Tuesday 28 July 2015

All hail the God of PCR

At a particularly low moment in my PCR optimisation process, I created a shrine on top of a cupboard. It was dedicated to a god of PCR. I'm against the non-critical thinking that leads to religion and faith, so you can probably imagine how low I had to be to create a shrine. But I thought that if, despite all evidence and logic, there was a god of PCR...I had better start worshipping it.

Since then, everything has pretty much gone to plan. I have had more samples work than not work, and I've begun to assemble a pretty comprehensive tree of Cantuaria. It has mostly shown me that the current taxonomy of Cantuaria places them into different taxonomic groups (species, genus) than their genetics do. But there is still a bit of work to do with BEAST, the program I am using the build the trees.

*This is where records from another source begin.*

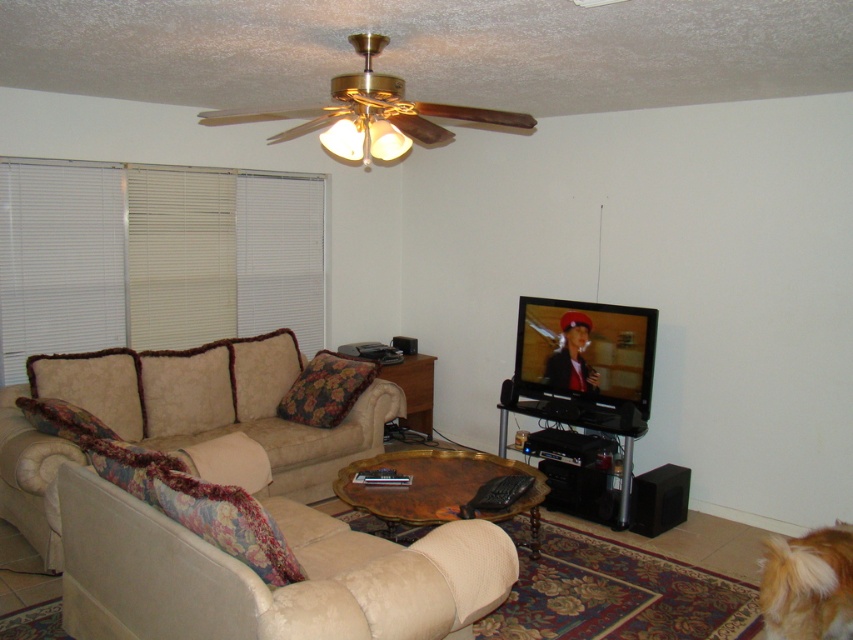 You are standing at the entrance of the living room and want to place a new plant on the beige fabric side table at center. To reach the table, do you need to walk around the beige fabric couch at lower left?

The beige fabric couch at lower left is in front of the beige fabric side table at center, so you need to walk around the beige fabric couch at lower left to reach the table.

You are a guest entering the living room and want to sit down. You see the white fabric blinds at left and the golden fur dog at lower right. Which object is closer to the entrance?

The golden fur dog at lower right is closer to the entrance because it is positioned to the right of the sofa, which is on the left side of the room. Since the entrance is typically located near the sofa area, the dog is closer to the entrance compared to the blinds at the left side of the room. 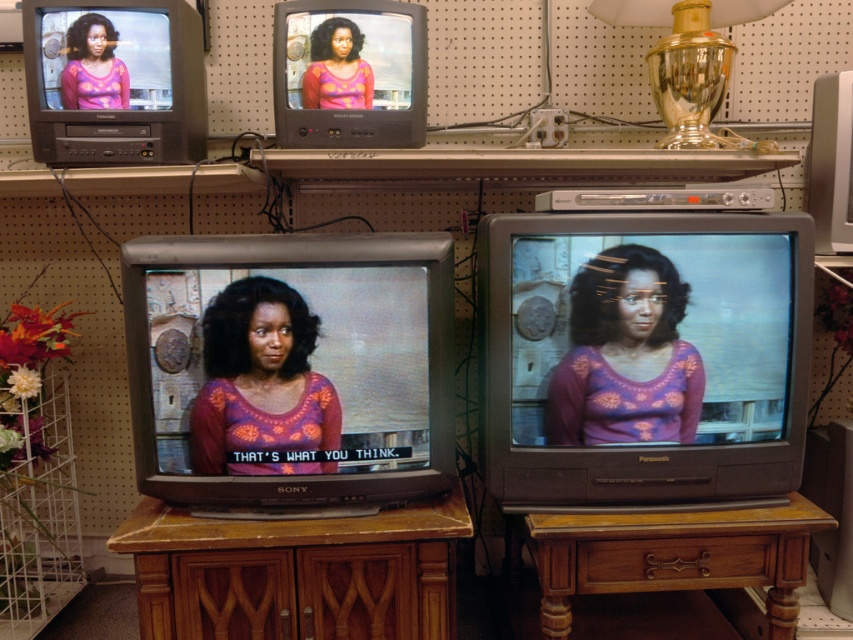 Question: Which point is farther to the camera?

Choices:
 (A) purple floral sweater at center
 (B) wooden table at lower right
 (C) gold glass lamp at upper right

Answer: (C)

Question: Considering the real-world distances, which object is closest to the matte purple sweater at upper left?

I've decided that optimising the stubborn samples that I have left (which all seem to require completely different PCR conditions) would be a waste of time and money. I have enough for my tree, and it would be nice to get them all to work, but I was meant to have completed this six months ago. I've got three new genes to work with as well (thanks to a friend) which I'm going to use to create a different phylogeny with fewer samples, but more sequences per sample (an idea which I picked up from the Evolution conference). That is not going to involve optimisation, though. If stuff doesn't work, screw it, I'm out of there. I have more ecological fish to fry.

So, all that I have left to do in the lab is...
-extract DNA from the 43 remaining spiders that I have collected
-PCR for all three genes these 43 spiders
-CO1 PCR a few more samples
-PCR the new 3 genes (I'm aiming for 14 sequences - two from each major clade).

If the PCRs for the 43 remaining spiders don't work, I'll try adding BSA (a magic liquid extracted by squeezing cows), doing a gradient PCR, and using MyTaq, which was recommended to me by another person who studies the same family of spiders (but seems a little sensitive for most of my samples). But that is the limit to which I will go to make them work.

There is a light at the end of the tunnel. Wish me luck!